Exercise:
Your task is to find every line of the data that holds the string "Verre" and copy it.

(Collected data)

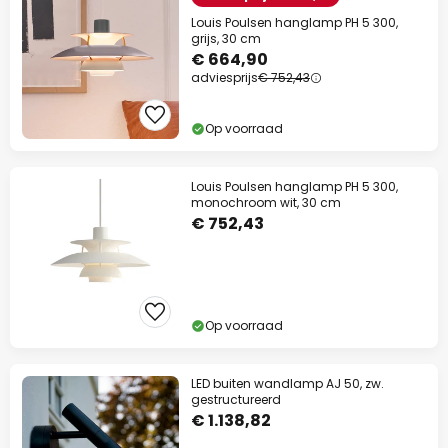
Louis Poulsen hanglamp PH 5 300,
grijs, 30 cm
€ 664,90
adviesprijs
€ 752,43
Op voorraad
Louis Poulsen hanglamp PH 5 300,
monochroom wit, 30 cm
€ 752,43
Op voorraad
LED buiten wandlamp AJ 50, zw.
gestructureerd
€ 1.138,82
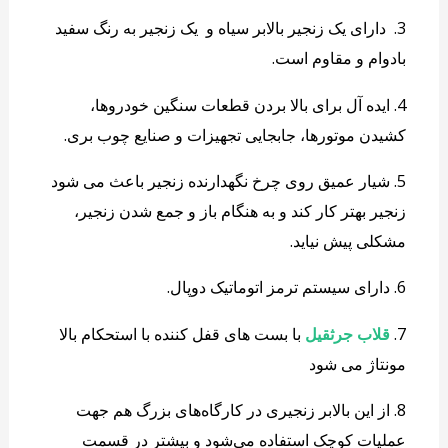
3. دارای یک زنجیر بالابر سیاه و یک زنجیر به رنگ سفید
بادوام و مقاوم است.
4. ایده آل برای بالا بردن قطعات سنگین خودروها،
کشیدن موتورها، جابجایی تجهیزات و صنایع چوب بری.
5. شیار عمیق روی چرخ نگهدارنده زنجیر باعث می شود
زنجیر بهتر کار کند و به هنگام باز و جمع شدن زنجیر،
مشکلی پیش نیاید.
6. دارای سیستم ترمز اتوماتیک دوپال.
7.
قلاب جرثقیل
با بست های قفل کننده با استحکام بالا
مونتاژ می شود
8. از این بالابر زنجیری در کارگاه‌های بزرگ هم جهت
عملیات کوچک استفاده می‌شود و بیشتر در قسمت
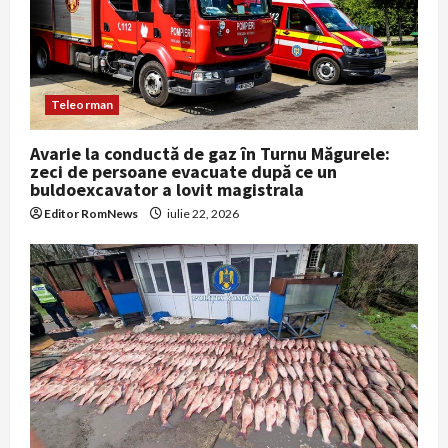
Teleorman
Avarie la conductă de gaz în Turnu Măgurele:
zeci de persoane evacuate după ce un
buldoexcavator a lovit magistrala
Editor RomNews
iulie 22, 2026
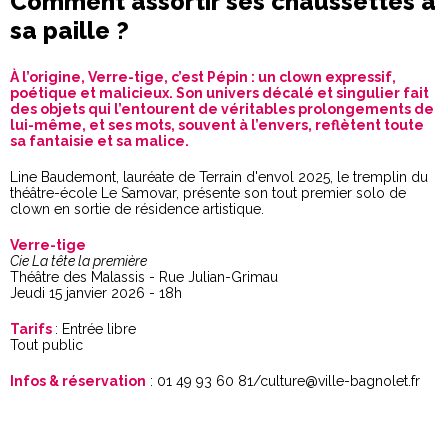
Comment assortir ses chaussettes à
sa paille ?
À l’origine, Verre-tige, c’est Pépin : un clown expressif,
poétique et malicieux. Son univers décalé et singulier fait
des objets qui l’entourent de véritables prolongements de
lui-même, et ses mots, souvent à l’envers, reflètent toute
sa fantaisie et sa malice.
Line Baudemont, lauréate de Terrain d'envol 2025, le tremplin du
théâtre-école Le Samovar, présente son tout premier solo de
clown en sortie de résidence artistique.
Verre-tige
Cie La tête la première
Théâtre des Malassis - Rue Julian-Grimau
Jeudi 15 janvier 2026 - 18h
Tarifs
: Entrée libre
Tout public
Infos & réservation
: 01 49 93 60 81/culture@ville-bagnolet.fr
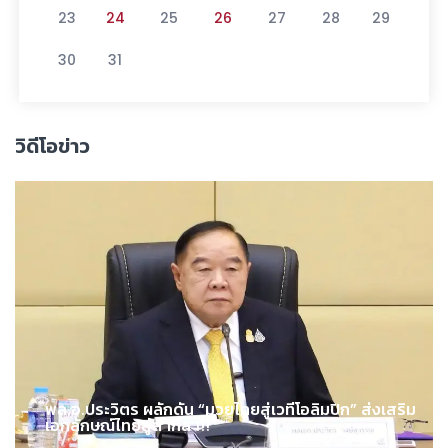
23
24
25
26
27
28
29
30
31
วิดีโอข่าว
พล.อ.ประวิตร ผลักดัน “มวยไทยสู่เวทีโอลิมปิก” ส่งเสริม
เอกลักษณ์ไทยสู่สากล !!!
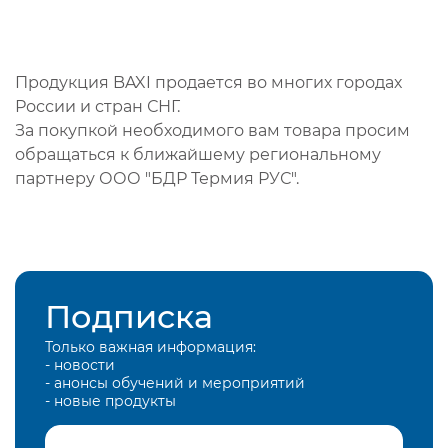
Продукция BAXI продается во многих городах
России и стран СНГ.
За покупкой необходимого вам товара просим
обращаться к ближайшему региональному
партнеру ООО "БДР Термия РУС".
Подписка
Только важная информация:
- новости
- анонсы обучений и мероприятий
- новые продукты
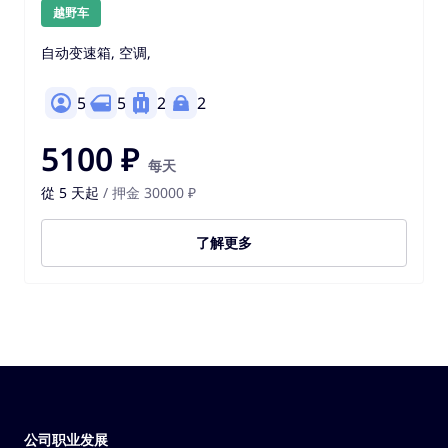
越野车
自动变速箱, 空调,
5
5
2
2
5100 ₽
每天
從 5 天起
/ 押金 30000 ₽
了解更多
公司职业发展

* * *

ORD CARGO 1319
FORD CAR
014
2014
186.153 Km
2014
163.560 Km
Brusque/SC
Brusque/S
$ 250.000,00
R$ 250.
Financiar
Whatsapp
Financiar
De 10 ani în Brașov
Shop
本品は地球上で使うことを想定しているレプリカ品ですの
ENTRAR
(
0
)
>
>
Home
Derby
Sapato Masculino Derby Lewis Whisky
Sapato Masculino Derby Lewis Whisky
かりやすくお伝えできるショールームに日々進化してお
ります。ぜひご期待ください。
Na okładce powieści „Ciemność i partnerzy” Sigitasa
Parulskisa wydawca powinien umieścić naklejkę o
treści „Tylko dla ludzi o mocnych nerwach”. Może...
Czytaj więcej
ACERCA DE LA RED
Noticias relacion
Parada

Solved exercise:
À l’origine, Verre-tige, c’est Pépin : un clown expressif,
Verre-tige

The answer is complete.